Kemudian Hao Yang tiba di hadapan tunangan Sepupunya Adipati Feng. Wanita itu berpura-pura terdorong, terdesak-desak lalu jatuh menimpa tubuh tunangan Sepupunya Adipati Feng.
"Lancang!" Marah pria tersebut.
Hao Yang bersicepat berdiri lalu membungkuk meminta maaf. "Maaf, Tuan muda, maaf. Barusan beberapa orang mendorongku."
Pria itu beranjak bangun; mengibaskan jubah mahalnya. Untuk beberapa detik dia menatap wajah Hao Yang sambil mengerutkan kening.
Di matanya, wajah Hao Yang seolah tidak asing, tetapi saat dia berusaha menebak, seseorang memanggilnya.
"Tuan muda Jin!"
Pria itu menoleh, sedang Hao yang mengambil kesempatan melarikan diri tanpa jejak. Ketika pria itu balik menghadap ke depan, Hao Yang sudah menghilang bak ditelan bumi.
Hao Yang kembali ke pedagang manisan.
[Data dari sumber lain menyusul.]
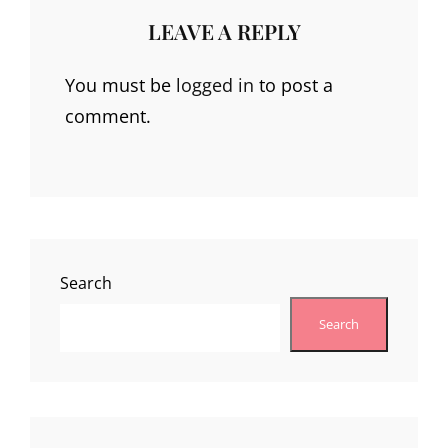
LEAVE A REPLY
You must be
logged in
to post a
comment.
Search
Search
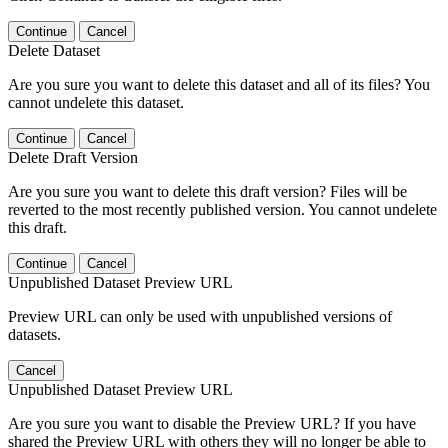
Continue
Cancel
Delete Dataset
Are you sure you want to delete this dataset and all of its files? You
cannot undelete this dataset.
Continue
Cancel
Delete Draft Version
Are you sure you want to delete this draft version? Files will be
reverted to the most recently published version. You cannot undelete
this draft.
Continue
Cancel
Unpublished Dataset Preview URL
Preview URL can only be used with unpublished versions of
datasets.
Cancel
Unpublished Dataset Preview URL
Are you sure you want to disable the Preview URL? If you have
shared the Preview URL with others they will no longer be able to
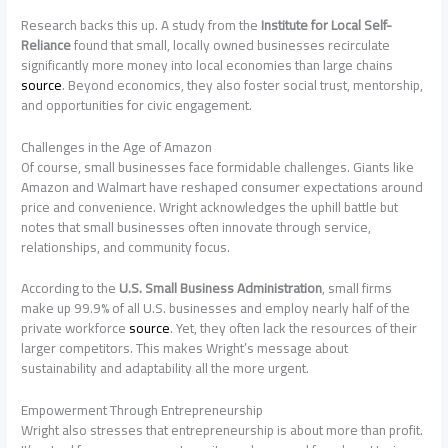
Research backs this up. A study from the
Institute for Local Self-
Reliance
found that small, locally owned businesses recirculate
significantly more money into local economies than large chains
source
. Beyond economics, they also foster social trust, mentorship,
and opportunities for civic engagement.
Challenges in the Age of Amazon
Of course, small businesses face formidable challenges. Giants like
Amazon and Walmart have reshaped consumer expectations around
price and convenience. Wright acknowledges the uphill battle but
notes that small businesses often innovate through service,
relationships, and community focus.
According to the
U.S. Small Business Administration
, small firms
make up 99.9% of all U.S. businesses and employ nearly half of the
private workforce
source
. Yet, they often lack the resources of their
larger competitors. This makes Wright’s message about
sustainability and adaptability all the more urgent.
Empowerment Through Entrepreneurship
Wright also stresses that entrepreneurship is about more than profit.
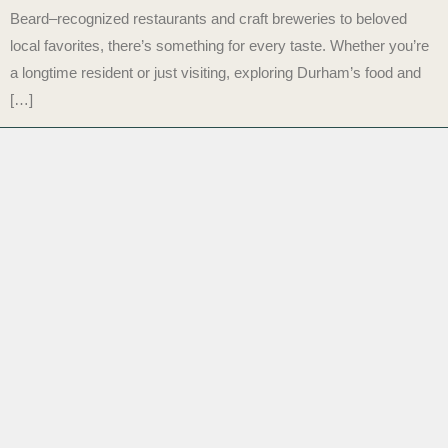
Beard–recognized restaurants and craft breweries to beloved
local favorites, there’s something for every taste. Whether you’re
a longtime resident or just visiting, exploring Durham’s food and
[…]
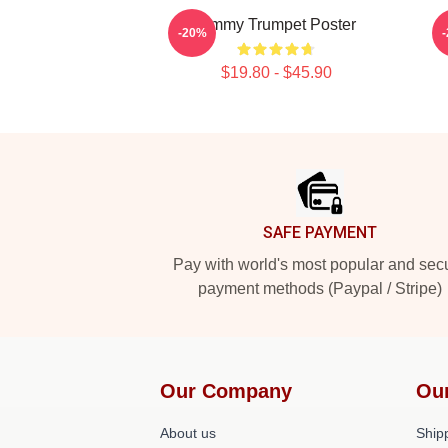
Timmy Trumpet Poster
-20%
$19.80 - $45.90
Footer
SAFE PAYMENT
Pay with world's most popular and sec
payment methods (Paypal / Stripe)
Our Company
Ou
About us
Shipp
Dia mengeluarkan koin dari hasil curiannya pada Tuan muda Jin.
"Nyonya, ini?" Yu Li menatap setengah tak percaya.
Hao Yang membayar manisan dengan santai sebelum dia menyeret Yu Li ke pedagang lain.
Lalu, tanpa sadar mereka telah membeli banyak barang dan makanan menggunakan uang curian itu. Dan setelah uang tidak tersisa sepeserpun, Hao Yang membuang kantong koinnya ke selokan.
"Kamu telah menindas ku! Uang yang aku habiskan ini sebenarnya jauh dari kata cukup untuk membayar semuanya!"